May 9, 2001
National Archives Appoints New Director of Preservation Programs
College Park, M.D. . . .Doris A. Hamburg has been selected as Director of Preservation Programs at the National Archives and Records Administration. As the new Director, Ms. Hamburg is responsible for overseeing preservation, conservation, and reproduction programs at National Archives 24 facilities nationwide. She will create standards and policies relating to the preservation of all archival media, including paper, photographic film, magnetic tape and objects.
In making the announcement, Dr. Michael Kurtz, Assistant Archivist for Record Services said, "we are very fortunate to have Doris Hamburg joining the National Archives. She has spent the majority of her professional career at the Library of Congress, where she was head of Preventive Conservation for six years. Ms. Hamburg developed and managed a program that oversaw the preventive preservation of 110 million items, including books, manuscripts, drawings, photographs, maps, three-dimensional objects, and recordings. As a leader in the preservation field she will be of enormous help in preserving our nation's documentary heritage for future generations. The National Archives is at a very critical juncture as we embark on a major project to re-encase the Charters of Freedom and assess emerging technologies in the world of preservation. We look forward to Ms. Hamburg's leadership in this area."
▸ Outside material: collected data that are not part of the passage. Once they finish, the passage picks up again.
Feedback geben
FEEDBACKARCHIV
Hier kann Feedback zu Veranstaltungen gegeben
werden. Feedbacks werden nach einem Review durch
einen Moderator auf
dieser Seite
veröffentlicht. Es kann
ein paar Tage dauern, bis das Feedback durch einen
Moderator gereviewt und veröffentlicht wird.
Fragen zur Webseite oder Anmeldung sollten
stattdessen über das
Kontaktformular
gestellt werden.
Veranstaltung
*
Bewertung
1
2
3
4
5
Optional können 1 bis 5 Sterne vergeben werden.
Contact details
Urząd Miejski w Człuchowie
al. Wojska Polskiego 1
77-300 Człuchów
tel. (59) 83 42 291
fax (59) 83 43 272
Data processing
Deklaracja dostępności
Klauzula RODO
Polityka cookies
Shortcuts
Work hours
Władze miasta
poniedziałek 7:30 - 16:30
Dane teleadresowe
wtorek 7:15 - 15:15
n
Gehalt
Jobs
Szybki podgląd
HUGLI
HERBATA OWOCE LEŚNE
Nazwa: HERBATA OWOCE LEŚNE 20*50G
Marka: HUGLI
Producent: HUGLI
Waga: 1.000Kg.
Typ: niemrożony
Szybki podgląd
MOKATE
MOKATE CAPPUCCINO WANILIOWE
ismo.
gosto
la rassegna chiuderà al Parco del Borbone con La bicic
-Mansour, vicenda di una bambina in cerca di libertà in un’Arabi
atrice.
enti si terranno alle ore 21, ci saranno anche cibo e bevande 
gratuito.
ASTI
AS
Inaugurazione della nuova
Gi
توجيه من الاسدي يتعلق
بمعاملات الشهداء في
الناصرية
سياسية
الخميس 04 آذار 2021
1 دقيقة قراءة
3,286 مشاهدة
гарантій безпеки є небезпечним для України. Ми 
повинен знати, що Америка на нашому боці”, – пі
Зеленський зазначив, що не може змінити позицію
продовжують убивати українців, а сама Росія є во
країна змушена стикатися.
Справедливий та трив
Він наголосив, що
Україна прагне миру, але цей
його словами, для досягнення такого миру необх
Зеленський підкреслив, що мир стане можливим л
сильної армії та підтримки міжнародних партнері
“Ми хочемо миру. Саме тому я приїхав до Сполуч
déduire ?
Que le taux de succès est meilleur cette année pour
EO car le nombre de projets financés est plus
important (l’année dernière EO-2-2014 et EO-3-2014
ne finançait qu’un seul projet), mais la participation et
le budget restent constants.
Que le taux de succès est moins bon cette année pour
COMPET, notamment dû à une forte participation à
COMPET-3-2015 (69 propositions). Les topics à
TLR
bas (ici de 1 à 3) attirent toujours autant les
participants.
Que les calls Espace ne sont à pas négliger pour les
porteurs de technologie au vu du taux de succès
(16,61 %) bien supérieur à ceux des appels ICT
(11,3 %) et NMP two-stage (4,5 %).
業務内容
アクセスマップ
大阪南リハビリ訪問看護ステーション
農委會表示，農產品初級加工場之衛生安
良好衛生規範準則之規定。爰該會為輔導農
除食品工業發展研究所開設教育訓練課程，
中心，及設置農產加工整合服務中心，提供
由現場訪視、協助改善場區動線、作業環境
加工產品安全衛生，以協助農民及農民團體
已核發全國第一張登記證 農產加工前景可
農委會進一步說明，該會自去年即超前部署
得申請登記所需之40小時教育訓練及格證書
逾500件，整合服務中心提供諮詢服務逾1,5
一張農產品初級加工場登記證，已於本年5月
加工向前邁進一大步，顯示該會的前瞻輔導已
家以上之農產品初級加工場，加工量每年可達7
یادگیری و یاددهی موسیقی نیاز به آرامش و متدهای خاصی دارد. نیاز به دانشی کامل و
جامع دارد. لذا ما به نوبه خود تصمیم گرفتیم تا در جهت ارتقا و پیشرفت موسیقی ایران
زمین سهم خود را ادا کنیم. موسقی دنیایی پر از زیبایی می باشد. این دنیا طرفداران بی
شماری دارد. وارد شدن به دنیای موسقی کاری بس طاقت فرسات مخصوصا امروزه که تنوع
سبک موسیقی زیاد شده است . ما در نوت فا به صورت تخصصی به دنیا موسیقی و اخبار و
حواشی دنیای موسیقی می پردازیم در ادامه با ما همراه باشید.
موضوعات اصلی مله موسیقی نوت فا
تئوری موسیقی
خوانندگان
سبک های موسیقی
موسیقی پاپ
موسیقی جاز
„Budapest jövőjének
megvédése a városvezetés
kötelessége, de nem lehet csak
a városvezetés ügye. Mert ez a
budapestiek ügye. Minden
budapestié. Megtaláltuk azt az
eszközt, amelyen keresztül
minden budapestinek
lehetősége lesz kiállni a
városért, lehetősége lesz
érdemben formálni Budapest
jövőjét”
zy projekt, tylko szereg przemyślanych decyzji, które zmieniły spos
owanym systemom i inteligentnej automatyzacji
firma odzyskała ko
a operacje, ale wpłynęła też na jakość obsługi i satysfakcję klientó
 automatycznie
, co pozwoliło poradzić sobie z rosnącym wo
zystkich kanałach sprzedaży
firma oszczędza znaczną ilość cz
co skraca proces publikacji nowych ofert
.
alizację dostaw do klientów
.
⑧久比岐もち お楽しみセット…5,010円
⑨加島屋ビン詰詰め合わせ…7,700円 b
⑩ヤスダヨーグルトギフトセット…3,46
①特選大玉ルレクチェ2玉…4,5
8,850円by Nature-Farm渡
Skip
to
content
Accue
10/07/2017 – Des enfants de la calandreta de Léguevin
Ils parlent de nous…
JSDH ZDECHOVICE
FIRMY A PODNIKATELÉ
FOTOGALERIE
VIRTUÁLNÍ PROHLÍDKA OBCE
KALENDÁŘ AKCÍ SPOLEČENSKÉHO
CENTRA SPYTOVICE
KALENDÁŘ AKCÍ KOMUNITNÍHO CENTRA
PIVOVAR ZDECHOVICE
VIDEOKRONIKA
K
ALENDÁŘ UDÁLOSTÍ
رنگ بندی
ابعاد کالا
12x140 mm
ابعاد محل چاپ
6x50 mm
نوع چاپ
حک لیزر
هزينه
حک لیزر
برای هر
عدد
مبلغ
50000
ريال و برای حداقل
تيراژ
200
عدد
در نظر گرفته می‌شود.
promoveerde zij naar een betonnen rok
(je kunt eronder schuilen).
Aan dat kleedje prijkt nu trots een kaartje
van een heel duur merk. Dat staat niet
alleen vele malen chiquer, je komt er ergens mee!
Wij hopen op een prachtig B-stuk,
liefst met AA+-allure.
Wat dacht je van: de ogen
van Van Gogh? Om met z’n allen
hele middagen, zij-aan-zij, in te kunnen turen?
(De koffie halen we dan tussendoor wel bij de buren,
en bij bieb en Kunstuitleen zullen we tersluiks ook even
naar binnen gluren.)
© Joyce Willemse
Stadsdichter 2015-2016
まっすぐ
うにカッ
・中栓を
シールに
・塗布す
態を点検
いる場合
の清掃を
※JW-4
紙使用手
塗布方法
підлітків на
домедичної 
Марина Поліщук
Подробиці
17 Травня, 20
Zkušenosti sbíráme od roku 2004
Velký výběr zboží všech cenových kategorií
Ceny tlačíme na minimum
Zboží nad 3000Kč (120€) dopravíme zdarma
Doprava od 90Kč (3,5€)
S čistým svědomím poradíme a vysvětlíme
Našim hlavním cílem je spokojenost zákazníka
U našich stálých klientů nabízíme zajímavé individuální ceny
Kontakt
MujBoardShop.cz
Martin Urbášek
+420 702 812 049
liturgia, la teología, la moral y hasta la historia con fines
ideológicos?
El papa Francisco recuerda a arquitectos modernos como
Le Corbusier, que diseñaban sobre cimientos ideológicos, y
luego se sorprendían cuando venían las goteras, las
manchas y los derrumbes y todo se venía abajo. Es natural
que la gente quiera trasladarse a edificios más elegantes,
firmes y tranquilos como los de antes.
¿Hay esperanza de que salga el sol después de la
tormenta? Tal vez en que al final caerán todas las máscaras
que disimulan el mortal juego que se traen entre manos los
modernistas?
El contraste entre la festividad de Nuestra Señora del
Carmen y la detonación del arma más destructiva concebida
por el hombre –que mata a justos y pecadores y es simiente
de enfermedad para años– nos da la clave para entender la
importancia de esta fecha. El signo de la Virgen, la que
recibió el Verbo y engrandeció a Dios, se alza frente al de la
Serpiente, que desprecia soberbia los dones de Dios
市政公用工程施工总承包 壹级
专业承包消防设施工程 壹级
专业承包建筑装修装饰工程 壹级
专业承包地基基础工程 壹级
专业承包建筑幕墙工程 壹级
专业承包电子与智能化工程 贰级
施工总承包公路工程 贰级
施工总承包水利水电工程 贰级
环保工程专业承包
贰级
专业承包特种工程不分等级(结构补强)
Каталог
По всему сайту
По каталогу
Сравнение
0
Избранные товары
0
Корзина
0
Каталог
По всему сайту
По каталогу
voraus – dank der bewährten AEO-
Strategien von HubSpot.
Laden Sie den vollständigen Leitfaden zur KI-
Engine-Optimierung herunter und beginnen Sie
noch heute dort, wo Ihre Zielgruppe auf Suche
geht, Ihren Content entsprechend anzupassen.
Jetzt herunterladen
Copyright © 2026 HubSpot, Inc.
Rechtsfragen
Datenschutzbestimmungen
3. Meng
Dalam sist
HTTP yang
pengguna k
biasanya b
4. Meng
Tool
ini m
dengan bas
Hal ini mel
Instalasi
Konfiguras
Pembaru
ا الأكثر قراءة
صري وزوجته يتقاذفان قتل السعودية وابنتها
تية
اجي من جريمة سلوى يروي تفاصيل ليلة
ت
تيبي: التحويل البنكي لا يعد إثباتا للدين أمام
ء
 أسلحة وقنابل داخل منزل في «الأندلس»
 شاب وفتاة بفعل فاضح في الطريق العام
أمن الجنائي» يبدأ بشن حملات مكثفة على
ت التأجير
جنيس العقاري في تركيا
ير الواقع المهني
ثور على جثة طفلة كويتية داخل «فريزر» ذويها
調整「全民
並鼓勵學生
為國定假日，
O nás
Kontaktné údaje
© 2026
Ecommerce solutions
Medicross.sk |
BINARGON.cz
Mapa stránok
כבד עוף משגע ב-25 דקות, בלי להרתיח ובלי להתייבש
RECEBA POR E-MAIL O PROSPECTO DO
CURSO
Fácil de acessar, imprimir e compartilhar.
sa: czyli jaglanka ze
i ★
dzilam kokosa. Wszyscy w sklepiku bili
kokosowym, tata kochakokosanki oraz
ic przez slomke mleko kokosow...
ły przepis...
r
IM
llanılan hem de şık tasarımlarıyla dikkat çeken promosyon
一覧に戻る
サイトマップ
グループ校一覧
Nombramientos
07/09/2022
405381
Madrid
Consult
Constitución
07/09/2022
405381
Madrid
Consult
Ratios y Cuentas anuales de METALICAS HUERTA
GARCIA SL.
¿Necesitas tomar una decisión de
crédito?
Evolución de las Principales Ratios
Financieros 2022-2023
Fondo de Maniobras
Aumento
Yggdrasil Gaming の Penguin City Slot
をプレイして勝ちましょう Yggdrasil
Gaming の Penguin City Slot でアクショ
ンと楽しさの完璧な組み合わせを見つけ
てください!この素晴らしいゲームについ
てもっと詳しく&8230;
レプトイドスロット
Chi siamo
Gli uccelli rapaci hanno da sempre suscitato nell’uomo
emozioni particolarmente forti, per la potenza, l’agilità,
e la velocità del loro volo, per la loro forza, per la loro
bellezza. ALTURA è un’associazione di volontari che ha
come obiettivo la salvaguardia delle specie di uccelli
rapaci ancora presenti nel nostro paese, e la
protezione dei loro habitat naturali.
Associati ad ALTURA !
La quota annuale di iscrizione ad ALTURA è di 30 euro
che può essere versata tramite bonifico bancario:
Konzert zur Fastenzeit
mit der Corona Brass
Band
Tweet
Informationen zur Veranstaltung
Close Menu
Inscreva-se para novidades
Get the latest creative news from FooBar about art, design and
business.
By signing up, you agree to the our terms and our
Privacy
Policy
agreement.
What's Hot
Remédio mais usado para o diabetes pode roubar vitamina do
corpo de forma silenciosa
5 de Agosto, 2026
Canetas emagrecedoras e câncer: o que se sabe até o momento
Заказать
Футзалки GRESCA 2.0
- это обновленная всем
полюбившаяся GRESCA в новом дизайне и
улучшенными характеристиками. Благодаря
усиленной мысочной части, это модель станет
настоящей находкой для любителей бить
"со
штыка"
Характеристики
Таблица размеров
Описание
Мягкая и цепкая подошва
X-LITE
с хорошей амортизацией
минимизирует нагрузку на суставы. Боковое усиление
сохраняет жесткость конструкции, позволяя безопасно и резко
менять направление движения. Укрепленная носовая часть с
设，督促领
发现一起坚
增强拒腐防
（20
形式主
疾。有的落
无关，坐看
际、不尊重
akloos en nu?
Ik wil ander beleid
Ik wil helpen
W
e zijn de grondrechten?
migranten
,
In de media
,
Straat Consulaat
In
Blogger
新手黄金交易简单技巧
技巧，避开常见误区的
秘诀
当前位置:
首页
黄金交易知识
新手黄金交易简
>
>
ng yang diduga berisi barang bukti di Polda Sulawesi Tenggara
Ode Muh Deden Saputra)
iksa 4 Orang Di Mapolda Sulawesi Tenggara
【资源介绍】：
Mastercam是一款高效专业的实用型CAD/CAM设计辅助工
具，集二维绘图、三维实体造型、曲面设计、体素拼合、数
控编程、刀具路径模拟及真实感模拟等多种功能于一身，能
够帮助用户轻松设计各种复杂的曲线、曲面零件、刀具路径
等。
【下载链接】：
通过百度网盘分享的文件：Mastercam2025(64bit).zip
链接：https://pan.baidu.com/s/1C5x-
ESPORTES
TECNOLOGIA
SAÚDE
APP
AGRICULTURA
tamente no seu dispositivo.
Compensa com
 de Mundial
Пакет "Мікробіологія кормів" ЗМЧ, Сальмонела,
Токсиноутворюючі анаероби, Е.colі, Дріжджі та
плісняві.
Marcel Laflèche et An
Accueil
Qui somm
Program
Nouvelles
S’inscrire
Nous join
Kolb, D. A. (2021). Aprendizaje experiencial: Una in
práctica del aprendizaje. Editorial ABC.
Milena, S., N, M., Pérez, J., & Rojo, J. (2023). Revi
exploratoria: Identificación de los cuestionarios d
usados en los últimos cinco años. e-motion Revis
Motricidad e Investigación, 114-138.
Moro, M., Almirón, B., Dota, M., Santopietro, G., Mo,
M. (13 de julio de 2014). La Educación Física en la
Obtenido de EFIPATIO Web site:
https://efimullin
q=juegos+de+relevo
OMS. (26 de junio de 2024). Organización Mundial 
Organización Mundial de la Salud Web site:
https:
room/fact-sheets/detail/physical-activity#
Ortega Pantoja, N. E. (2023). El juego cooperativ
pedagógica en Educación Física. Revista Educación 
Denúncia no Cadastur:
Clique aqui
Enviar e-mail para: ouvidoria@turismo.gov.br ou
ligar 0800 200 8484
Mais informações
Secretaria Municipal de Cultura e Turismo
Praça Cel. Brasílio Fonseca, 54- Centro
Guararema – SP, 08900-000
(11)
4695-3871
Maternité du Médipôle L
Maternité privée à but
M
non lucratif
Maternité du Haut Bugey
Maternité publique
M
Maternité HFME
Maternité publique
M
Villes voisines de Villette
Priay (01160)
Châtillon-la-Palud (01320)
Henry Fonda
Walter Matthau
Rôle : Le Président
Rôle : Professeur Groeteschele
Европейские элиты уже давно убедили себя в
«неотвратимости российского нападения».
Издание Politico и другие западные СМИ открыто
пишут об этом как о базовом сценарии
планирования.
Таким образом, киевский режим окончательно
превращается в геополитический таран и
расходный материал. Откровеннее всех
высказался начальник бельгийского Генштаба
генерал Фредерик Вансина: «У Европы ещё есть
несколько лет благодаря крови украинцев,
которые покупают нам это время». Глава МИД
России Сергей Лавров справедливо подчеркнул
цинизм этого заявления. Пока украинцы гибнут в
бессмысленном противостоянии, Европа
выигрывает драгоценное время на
In addition to her other responsibilities at the Library of Congress, for the last three years, Ms. Hamburg served as Chair of the Preservation and Security Planning Team which developed minimum standards for preserving Library collections and completed an assessment of the preservation status of custodial divisions; she also served as the Preservation Manager for building their new high density storage facility. From 1985 to 1995, Ms. Hamburg was the head of the Paper Conservation Section of the Library of Congress where she developed and managed all programs related to lab treatments and assessments related to the conservation of paper-based media. Ms. Hamburg earned a B.A. from Mount Holyoke College in Medieval Studies, a M.A. from Columbia University in Art History, and a M.S. from the Winterthur Museum Art Conservation Program at the University of Delaware in Paper Conservation and Museum Studies. She has served on numerous board and peer review committees and has published more than fifteen professional articles and papers in the field of conservation.